У них было оружие против любой теории, и они знали, что там, где все дозволено, можно все и доказать. Но право выбора действия они оставляли за собой. У себя в ведомстве они протежировали подобию гелотов – бессловесным рабам, любившим порыться в пыльных папках, поощряли и женские кадры, не проявлявшие особой инициативы, зато обладавшие большой интуицией. Членов Ордена мавританцев там можно было встретить крайне редко и только в тех неприметных кабинетах, похожих на серые чуланчики со звуконепроницаемыми стенами, откуда паук наблюдает за раскинутой им сетью паутины. Луций припомнил одну из таких дверей, где на матовом стекле виднелась табличка «Энцефалозные», – видеть сквозь дверь можно было только с внутренней стороны. Для посвященных надпись на двери была символическим обозначением внутриведомственной статистики, несшим информацию для своих и олицетворявшим собой власть для чужих. Луцию нравилось навещать Координатное ведомство, что он изредка делал по поручению Проконсула. Там всегда царила атмосфера закрытых дверей, а стены кабинетов покрывала загадочная тайнопись. Все многообразие мира умещалось здесь для тех, кого не сбивали с толку калейдоскопические комбинации цифр всего лишь в нескольких закодированных знаках. Они повторялись, чередуясь, и, кто знал их секрет, у того и был в руках ключ к власти.
При таком положении дел становилось понятным, что как Ландфогт, так и Проконсул рассматривали Координатное ведомство как средство для усиления своей военной мощи. Однако вмешательство в его действия было затруднено именно благодаря той гениальной по четкости схеме, по которой оно функционировало. Эффективность его действий зависела от немногозначного шифра, надежно засекреченного, уничтожение которого превратило бы несметные богатства архива в мертвый балласт, в бессмысленный хлам. Это был хитрый ход мавританцев: сила духа в чистом виде, пренебрегающего грубым оружием и обходящегося без него.
Оба стрелка Ориона продолжали тем временем свою беседу. Как часто бывает, в рассказах охотников не так-то просто определить, где кончается правда и где начинается выдумка.
– Пожалуй, скорее следует считать, что речь идет об облаках или диффузных туманностях. При нападении они сгущаются, сжимаясь, как медузы, и приобретают великолепную окраску.
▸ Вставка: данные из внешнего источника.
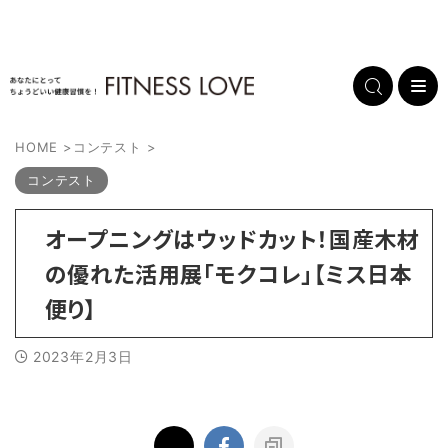
HOME
>
コンテスト
>
コンテスト
オープニングはウッドカット！国産木材
の優れた活用展「モクコレ」【ミス日本
便り】
2023年2月3日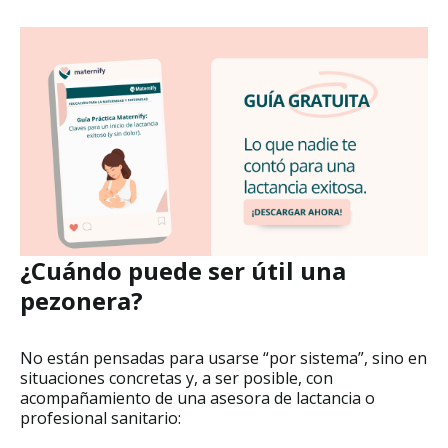
¿Cuándo puede ser útil una
pezonera?
No están pensadas para usarse “por sistema”, sino en
situaciones concretas y, a ser posible, con
acompañamiento de una asesora de lactancia o
profesional sanitario: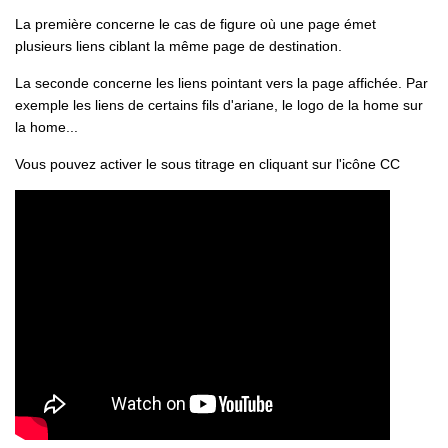
La première concerne le cas de figure où une page émet
plusieurs liens ciblant la même page de destination.
La seconde concerne les liens pointant vers la page affichée. Par
exemple les liens de certains fils d'ariane, le logo de la home sur
la home...
Vous pouvez activer le sous titrage en cliquant sur l'icône CC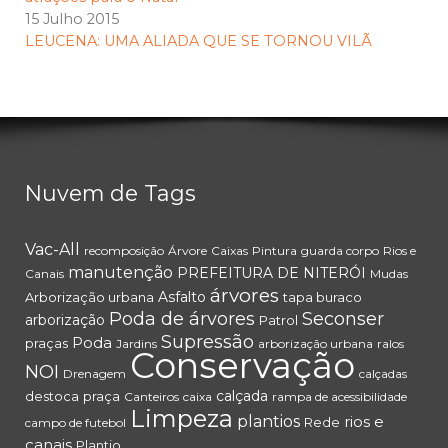
15 Julho 2015
LEUCENA: UMA ALIADA QUE SE TORNOU VILÃ
Nuvem de Tags
Vac-All
recomposição
Árvore
Caixas
Pintura
guarda corpo
Rios e
manutenção
PREFEITURA DE NITERÓI
Canais
Mudas
árvores
Asfalto
Arborização urbana
tapa buraco
Poda de árvores
Seconser
arborização
Patrol
Supressão
Poda
praças
Jardins
arborização urbana
ralos
Conservação
NOI
Drenagem
calçadas
calçada
destoca
praça
Canteiros
caixa
rampa de acessibilidade
Limpeza
plantios
rios e
Rede
campo de futebol
canais
Plantio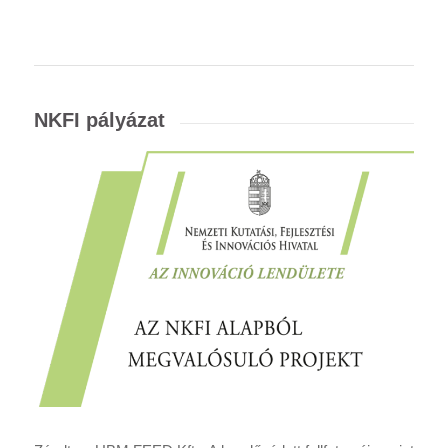
NKFI pályázat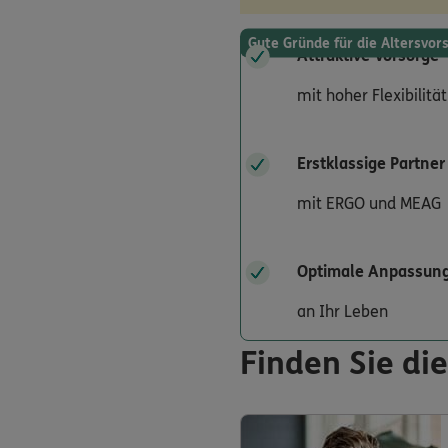
Gute Gründe für die Altersvo
Attraktive Vorsorge
mit hoher Flexibilität
Erstklassige Partner
mit ERGO und MEAG
Optimale Anpassun
an Ihr Leben
Finden Sie die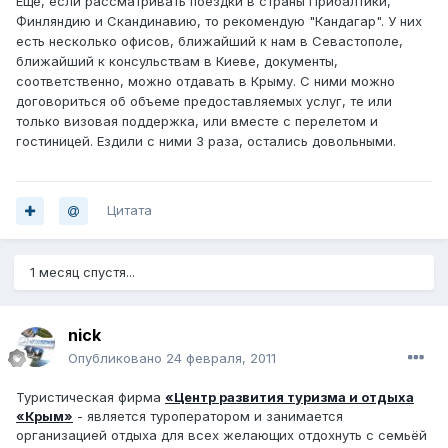
Еще, если рассматривать поездки в страны Прибалтики,
Финляндию и Скандинавию, то рекомендую "Кандагар". У них
есть несколько офисов, ближайший к нам в Севастополе,
ближайший к консульствам в Киеве, документы,
соответственно, можно отдавать в Крыму. С ними можно
договориться об объеме предоставляемых услуг, те или
только визовая поддержка, или вместе с перелетом и
гостиницей. Ездили с ними 3 раза, остались довольными.
Цитата
1 месяц спустя...
nick
Опубликовано
24 февраля, 2011
Туристическая фирма
«Центр развития туризма и отдыха
«Крым»
- является туроператором и занимается
организацией отдыха для всех желающих отдохнуть с семьёй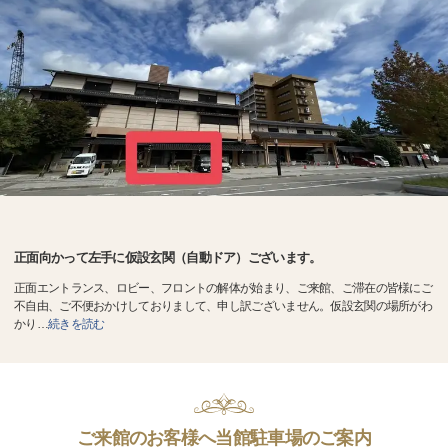
正面向かって左手に仮設玄関（自動ドア）ございます。
正面エントランス、ロビー、フロントの解体が始まり、ご来館、ご滞在の皆様にご
不自由、ご不便おかけしておりまして、申し訳ございません。仮設玄関の場所がわ
かり
…
続きを読む
ご来館のお客様へ当館駐車場のご案内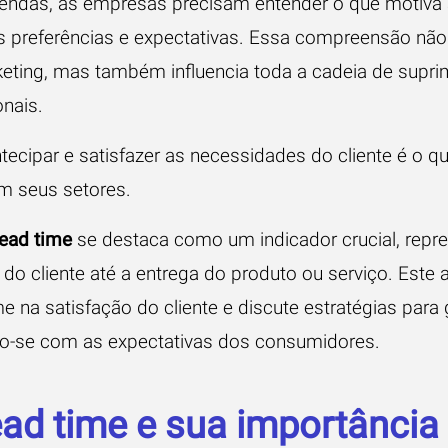
endas, as empresas precisam entender o que motiva
 preferências e expectativas. Essa compreensão não
keting, mas também influencia toda a cadeia de supri
nais.
ecipar e satisfazer as necessidades do cliente é o qu
m seus setores.
lead time
se destaca como um indicador crucial, rep
 do cliente até a entrega do produto ou serviço. Este a
e na satisfação do cliente e discute estratégias para 
ndo-se com as expectativas dos consumidores.
ead time e sua importância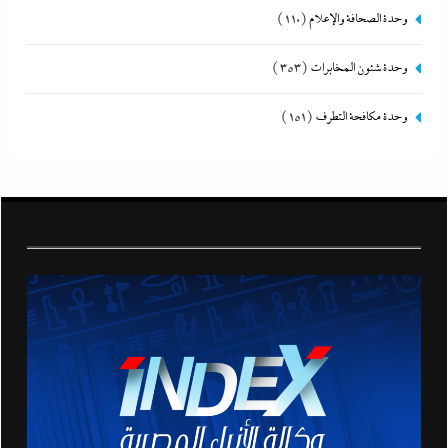
وحدة الصحافة والإعلام
(110)
وحدة شئون المخابرات
(353)
وحدة مكافحة التطرف
(151)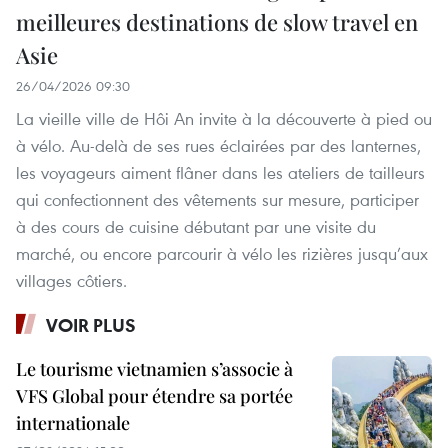
meilleures destinations de slow travel en
Asie
26/04/2026 09:30
La vieille ville de Hôi An invite à la découverte à pied ou
à vélo. Au-delà de ses rues éclairées par des lanternes,
les voyageurs aiment flâner dans les ateliers de tailleurs
qui confectionnent des vêtements sur mesure, participer
à des cours de cuisine débutant par une visite du
marché, ou encore parcourir à vélo les rizières jusqu’aux
villages côtiers.
VOIR PLUS
Le tourisme vietnamien s’associe à
VFS Global pour étendre sa portée
internationale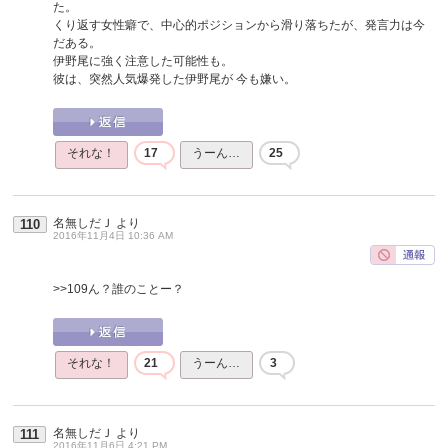
た。
くり返す女性癖で、中心的ポジションから滑り落ちたが、発言力は今
だある。
伊野尾に強く注意した可能性も。
彼は、突然人気爆発した伊野尾が 今も嫌い。
それな！
17
うーん…
25
名無しだＪ
より
110
2016年11月4日 10:36 AM
>>109
ん？誰のことー？
それな！
21
うーん…
3
名無しだＪ
より
111
2016年11月6日 4:21 PM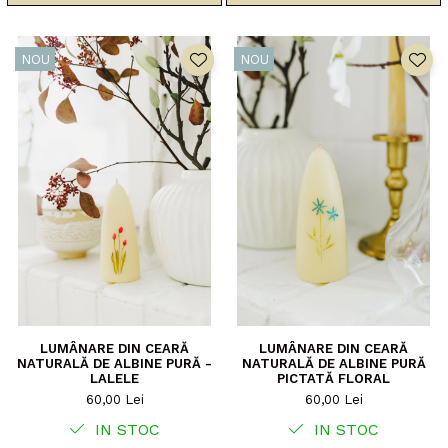
NOU
NOU
LUMÂNARE DIN CEARĂ
LUMÂNARE DIN CEARĂ
NATURALĂ DE ALBINE PURĂ -
NATURALĂ DE ALBINE PURĂ
LALELE
PICTATĂ FLORAL
60,00 Lei
60,00 Lei
IN STOC
IN STOC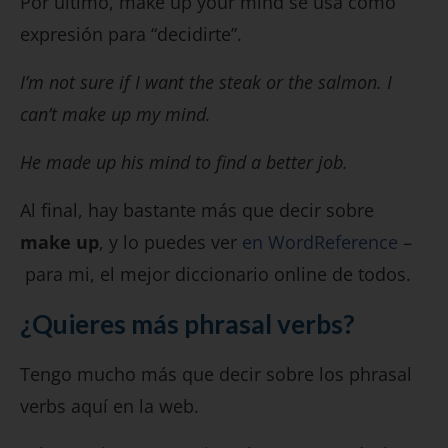
Por último, make up your mind se usa como
expresión para “decidirte”.
I’m not sure if I want the steak or the salmon. I
can’t make up my mind.
He made up his mind to find a better job.
Al final, hay bastante más que decir sobre
make up
, y lo puedes ver
en WordReference
–
para mi, el mejor diccionario online de todos.
¿Quieres más phrasal verbs?
Tengo mucho más que decir sobre los phrasal
verbs aquí en la web.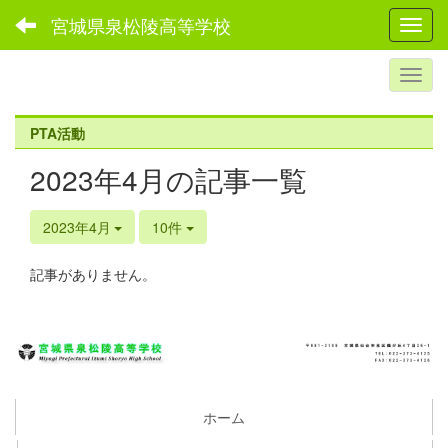
宮城県泉松陵高等学校
Toggl
PTA活動
2023年4月の記事一覧
2023年4月
10件
記事がありません。
ホーム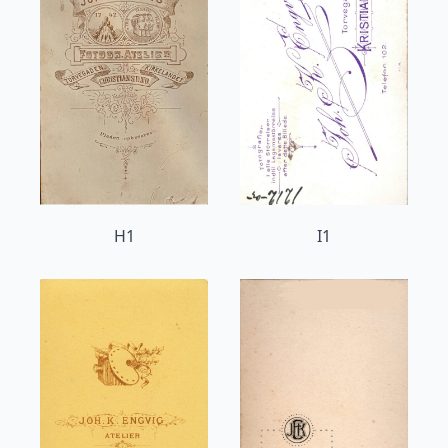
H1
I1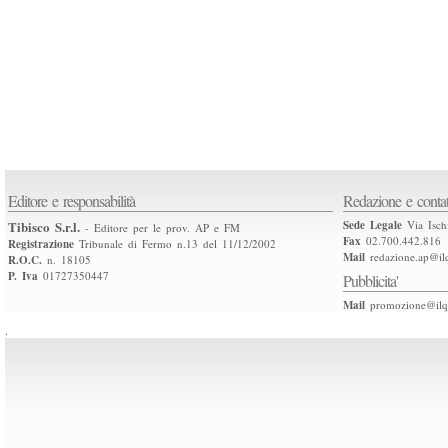
Editore e responsabilità
Redazione e contat
Tibisco S.r.l.
Sede Legale
Via Isch
- Editore per le prov. AP e FM
Fax
02.700.442.816
Registrazione
Tribunale di Fermo n.13 del 11/12/2002
Mail
redazione.ap@ilq
R.O.C.
n. 18105
P. Iva
01727350447
Pubblicita'
Mail
promozione@ilqu
.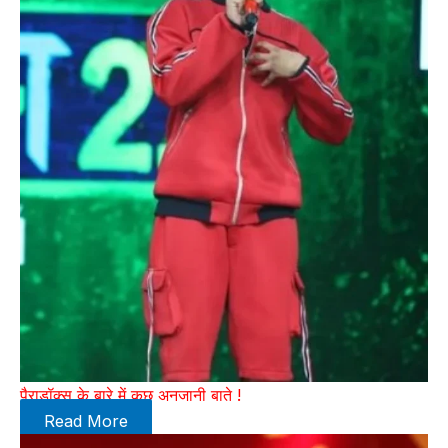
पैराडॉक्स के बारे में कुछ अनजानी बाते !
Read More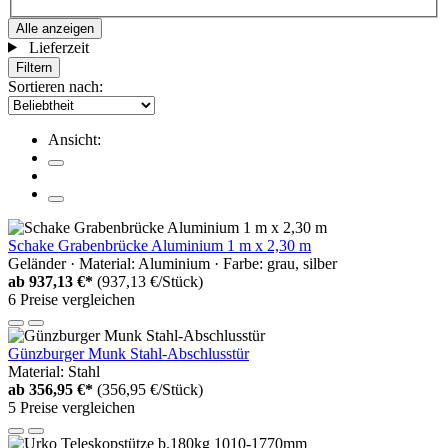
Alle anzeigen
Lieferzeit
Filtern
Sortieren nach:
Ansicht:
Schake Grabenbrücke Aluminium 1 m x 2,30 m
Geländer · Material: Aluminium · Farbe: grau, silber
ab
937,13 €*
(937,13 €/Stück)
6 Preise vergleichen
Günzburger Munk Stahl-Abschlusstür
Material: Stahl
ab
356,95 €*
(356,95 €/Stück)
5 Preise vergleichen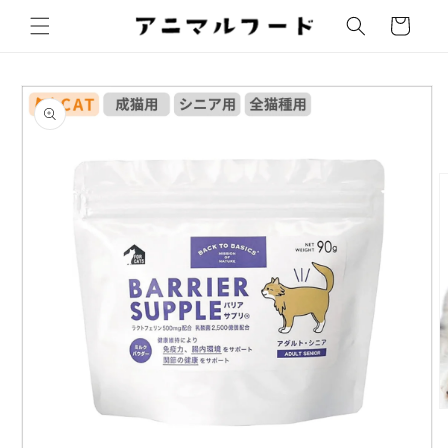
コンテ
ンツに
ー
進む
ト
商品情
報にス
キップ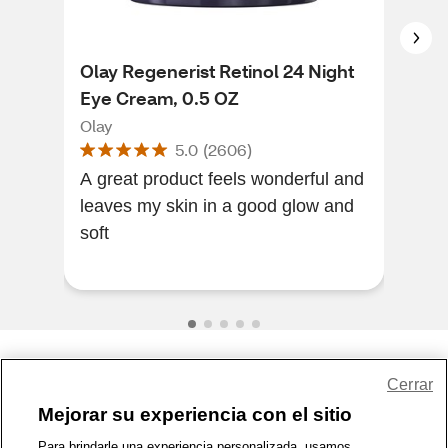
Olay Regenerist Retinol 24 Night
Ola
Eye Cream, 0.5 OZ
Agi
Duo
Olay
Ola
5.0
(
2606
)
A great product feels wonderful and
I lo
leaves my skin in a good glow and
doe
soft
my s
good
Share Feedback
Cerrar
Mejorar su experiencia con el sitio
1-800-679-9691
|
Contáctenos
|
Términos de Uso
|
Accesibilidad
|
Para brindarle una experiencia personalizada, usamos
Они набрасываются на свою добычу со скоростью кометы.
– Тогда по правилам охоты нужно брать оружие самого крупного калибра.
– И при этом результативным будет только оружие центрального боя.
До слуха Луция долетели обрывки разговоров и с соседних столов. Голоса становились все громче.
– Техника – своего рода его мечта, но она приживется в лучшем случае только по ту сторону Гесперид.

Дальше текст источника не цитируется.